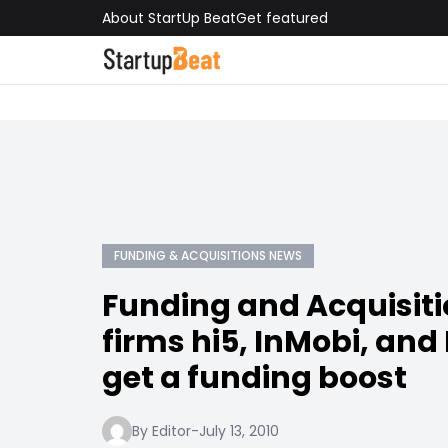
About StartUp Beat
Get featured
FUNDING & ACQUISITIONS NEWS
Funding and Acquisiti
firms hi5, InMobi, and
get a funding boost
By Editor
-
July 13, 2010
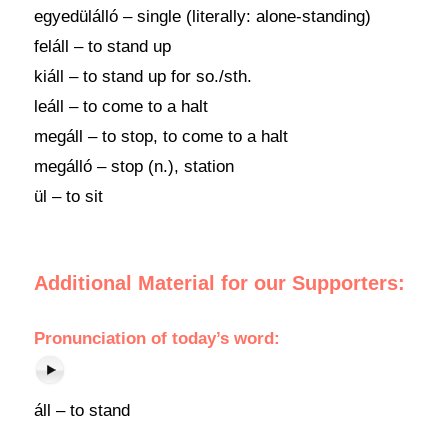
egyedülálló – single (literally: alone-standing)
feláll – to stand up
kiáll – to stand up for so./sth.
leáll – to come to a halt
megáll – to stop, to come to a halt
megálló – stop (n.), station
ül – to sit
Additional Material for our Supporters:
Pronunciation
of
today’s word
:
áll – to stand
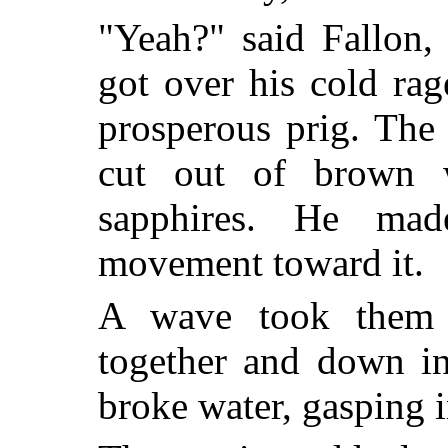
"Yeah?" said Fallon,
got over his cold rage
prosperous prig. The 
cut out of brown 
sapphires. He made
movement toward it.
A wave took them 
together and down in
broke water, gasping in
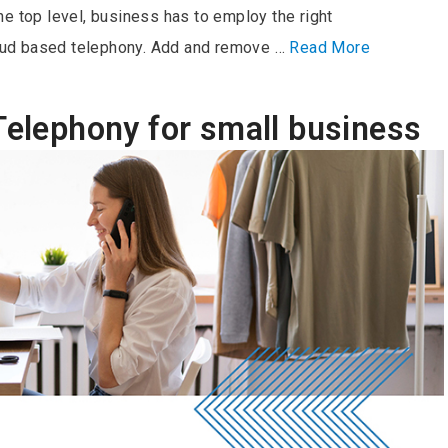
e top level, business has to employ the right
ud based telephony. Add and remove …
Read More
Telephony for small business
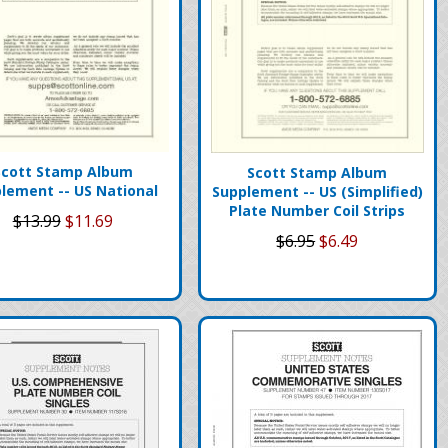
Scott Stamp Album
Scott Stamp Album
lement -- US National
Supplement -- US (Simplified)
Plate Number Coil Strips
$13.99
$11.69
$6.95
$6.49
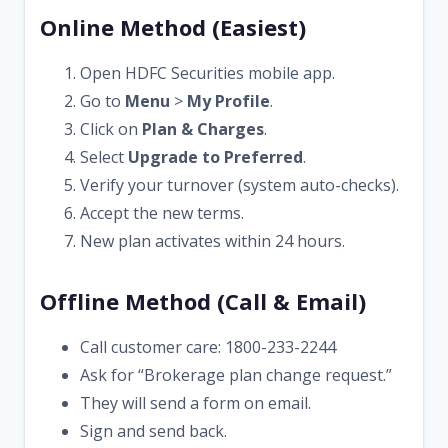
Online Method (Easiest)
Open HDFC Securities mobile app.
Go to
Menu
>
My Profile
.
Click on
Plan & Charges
.
Select
Upgrade to Preferred
.
Verify your turnover (system auto-checks).
Accept the new terms.
New plan activates within 24 hours.
Offline Method (Call & Email)
Call customer care: 1800-233-2244
Ask for “Brokerage plan change request.”
They will send a form on email.
Sign and send back.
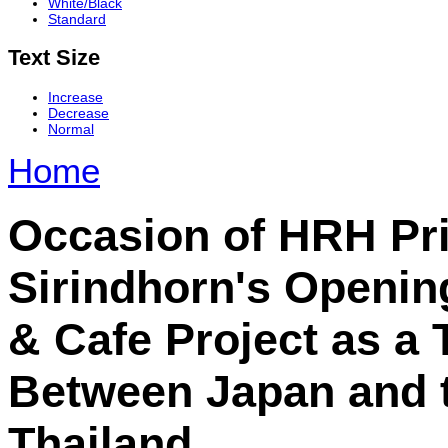
White/Black
Standard
Text Size
Increase
Decrease
Normal
Home
Occasion of HRH Pr
Sirindhorn's Openin
& Cafe Project as a 
Between Japan and 
Thailand.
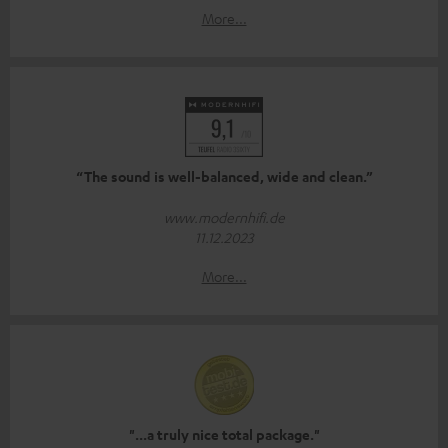
More...
“The sound is well-balanced, wide and clean.”
www.modernhifi.de
11.12.2023
More...
"...a truly nice total package."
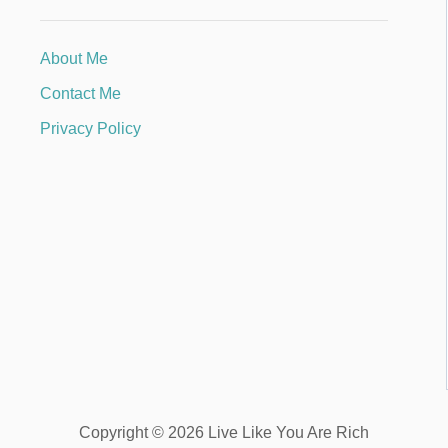
About Me
Contact Me
Privacy Policy
Copyright © 2026 Live Like You Are Rich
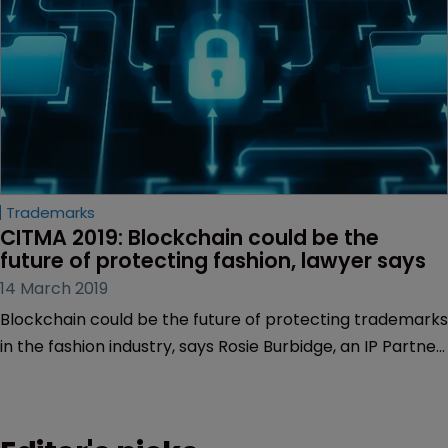
Trademarks
CITMA 2019: Blockchain could be the 
future of protecting fashion, lawyer says
14 March 2019
Blockchain could be the future of protecting trademarks
in the fashion industry, says Rosie Burbidge, an IP Partner
at gunnercooke in London.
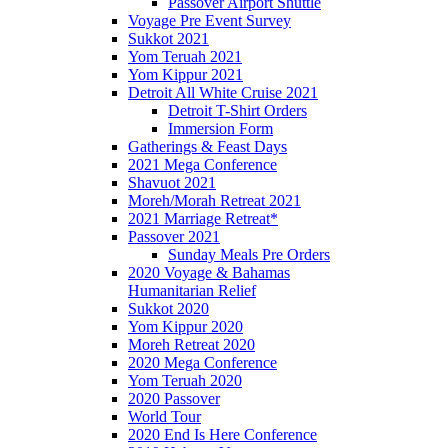
Passover Airport Shuttle
Voyage Pre Event Survey
Sukkot 2021
Yom Teruah 2021
Yom Kippur 2021
Detroit All White Cruise 2021
Detroit T-Shirt Orders
Immersion Form
Gatherings & Feast Days
2021 Mega Conference
Shavuot 2021
Moreh/Morah Retreat 2021
2021 Marriage Retreat*
Passover 2021
Sunday Meals Pre Orders
2020 Voyage & Bahamas
Humanitarian Relief
Sukkot 2020
Yom Kippur 2020
Moreh Retreat 2020
2020 Mega Conference
Yom Teruah 2020
2020 Passover
World Tour
2020 End Is Here Conference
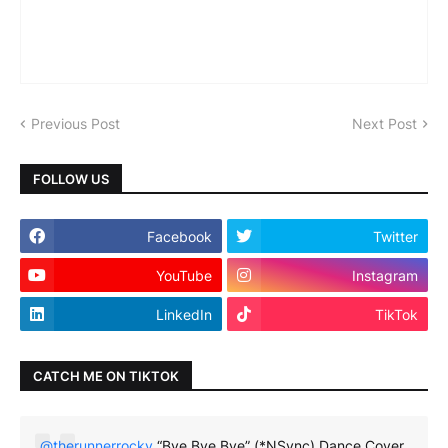
Previous Post
Next Post
FOLLOW US
Facebook
Twitter
YouTube
Instagram
LinkedIn
TikTok
CATCH ME ON TIKTOK
@therunnerrocky
“Bye Bye Bye” (*NSync) Dance Cover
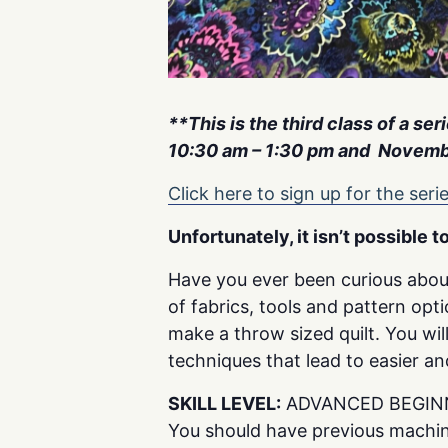
**This is the third class of a se
10:30 am – 1:30 pm and Novembe
Click here to sign up for the serie
Unfortunately, it isn’t possible t
Have you ever been curious abou
of fabrics, tools and pattern opt
make a throw sized quilt. You w
techniques that lead to easier a
SKILL LEVEL:
ADVANCED BEGIN
You should have previous machin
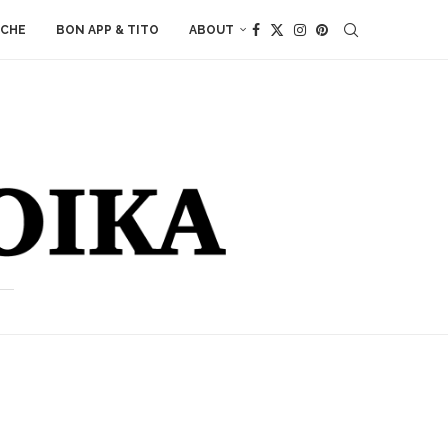
ACHE
BON APP & TITO
ABOUT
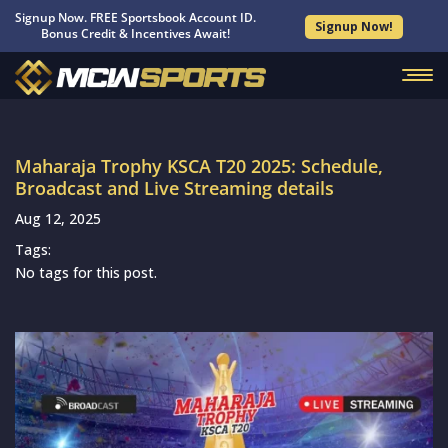
Signup Now. FREE Sportsbook Account ID.
Signup Now!
Bonus Credit & Incentives Await!
Maharaja Trophy KSCA T20 2025: Schedule,
Broadcast and Live Streaming details
Aug 12, 2025
Tags:
No tags for this post.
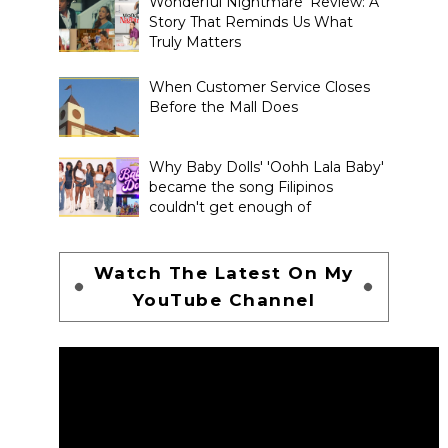
Wonderful Nightmare' Review: A
Story That Reminds Us What
Truly Matters
When Customer Service Closes
Before the Mall Does
Why Baby Dolls' 'Oohh Lala Baby'
became the song Filipinos
couldn't get enough of
Watch The Latest On My
YouTube Channel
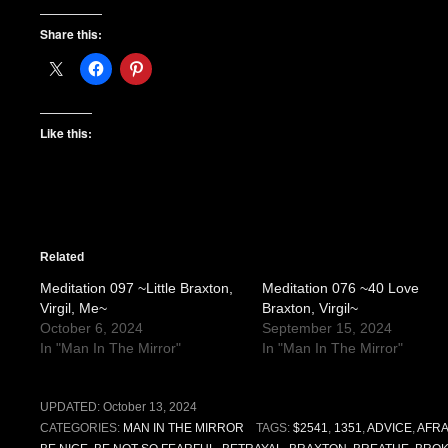
Share this:
Like this:
Related
Meditation 097 ~Little Braxton,
Meditation 076 ~40 Love
Virgil, Me~
Braxton, Virgil~
October 6, 2024
September 15, 2024
In "Man In The Mirror"
In "Man In The Mirror"
UPDATED:
October 13, 2024
CATEGORIES:
MAN IN THE MIRROR
TAGS:
$2541
,
1351
,
ADVICE
,
AFRA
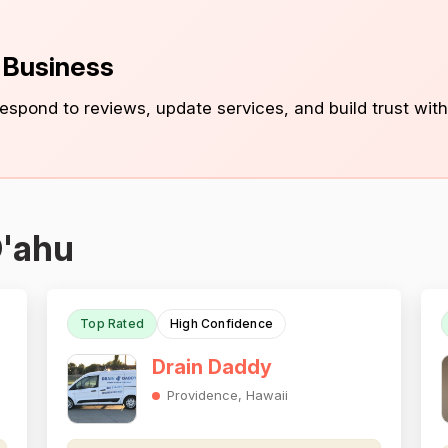
s Business
 respond to reviews, update services, and build trust with
O'ahu
Top Rated
High Confidence
Drain Daddy
Providence, Hawaii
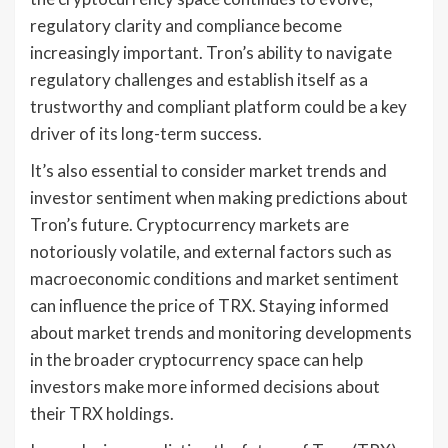
regulatory clarity and compliance become
increasingly important. Tron’s ability to navigate
regulatory challenges and establish itself as a
trustworthy and compliant platform could be a key
driver of its long-term success.
It’s also essential to consider market trends and
investor sentiment when making predictions about
Tron’s future. Cryptocurrency markets are
notoriously volatile, and external factors such as
macroeconomic conditions and market sentiment
can influence the price of TRX. Staying informed
about market trends and monitoring developments
in the broader cryptocurrency space can help
investors make more informed decisions about
their TRX holdings.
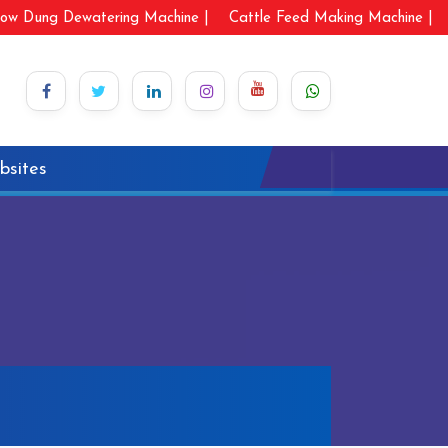
ow Dung Dewatering Machine |
Cattle Feed Making Machine |
bsites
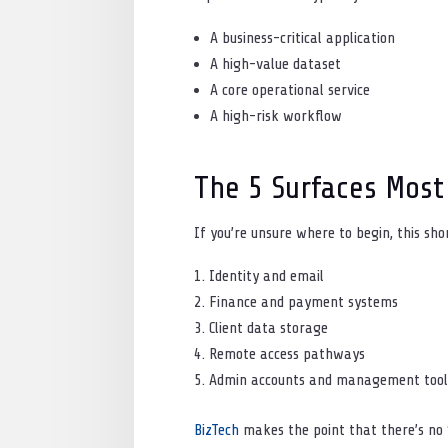
A business-critical application
A high-value dataset
A core operational service
A high-risk workflow
The 5 Surfaces Most
If you’re unsure where to begin, this sho
Identity and email
Finance and payment systems
Client data storage
Remote access pathways
Admin accounts and management tool
BizTech
makes the point that there’s no “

----------------

__GOAL OF THE EXERCISE__. From the records above, copy exactly the lines starting at the one with "Yom Kippur 2021" and ending at the one with "Have you ever been curious abou", and no others. Pictures stay out.

__WRITTEN SOLUTION__.
Yom Kippur 2021
Detroit All White Cruise 2021
Detroit T-Shirt Orders
Immersion Form
Gatherings & Feast Days
2021 Mega Conference
Shavuot 2021
Moreh/Morah Retreat 2021
2021 Marriage Retreat*
Passover 2021
Sunday Meals Pre Orders
2020 Voyage & Bahamas
Humanitarian Relief
Sukkot 2020
Yom Kippur 2020
Moreh Retreat 2020
2020 Mega Conference
Yom Teruah 2020
2020 Passover
World Tour
2020 End Is Here Conference
Previous Post
Next Post
FOLLOW US
Facebook
Twitter
YouTube
Instagram
LinkedIn
TikTok
CATCH ME ON TIKTOK
@therunnerrocky
“Bye Bye Bye” (*NSync) Dance Cover
**This is the third class of a se
10:30 am – 1:30 pm and Novembe
Click here to sign up for the serie
Unfortunately, it isn’t possible t
Have you ever been curious abou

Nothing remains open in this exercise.